• **Exercise objective**: From the first line of the listing to the last, set down everything exactly, but skip the images.

• **The data**:
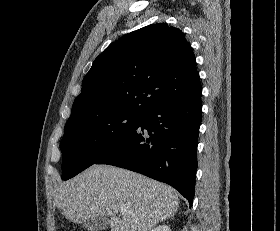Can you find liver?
<instances>
[{"label": "liver", "mask_w": 280, "mask_h": 231, "mask_svg": "<svg viewBox=\"0 0 280 231\" xmlns=\"http://www.w3.org/2000/svg\"><path fill=\"white\" fill-rule=\"evenodd\" d=\"M55 203L74 223L108 215L111 231H149L179 207L178 193L170 185L113 165H91L68 179ZM120 209H126L122 217Z\"/></svg>", "instance_id": "obj_1"}]
</instances>
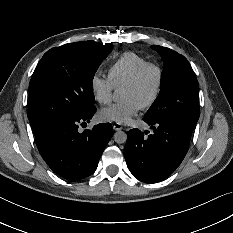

• **Your response**:
Can you find liver?
<instances>
[{"label": "liver", "mask_w": 280, "mask_h": 231, "mask_svg": "<svg viewBox=\"0 0 280 231\" xmlns=\"http://www.w3.org/2000/svg\"><path fill=\"white\" fill-rule=\"evenodd\" d=\"M55 203L74 223L108 215L111 231H149L179 207L178 193L170 185L113 165H91L68 179ZM120 209H126L122 217Z\"/></svg>", "instance_id": "obj_1"}]
</instances>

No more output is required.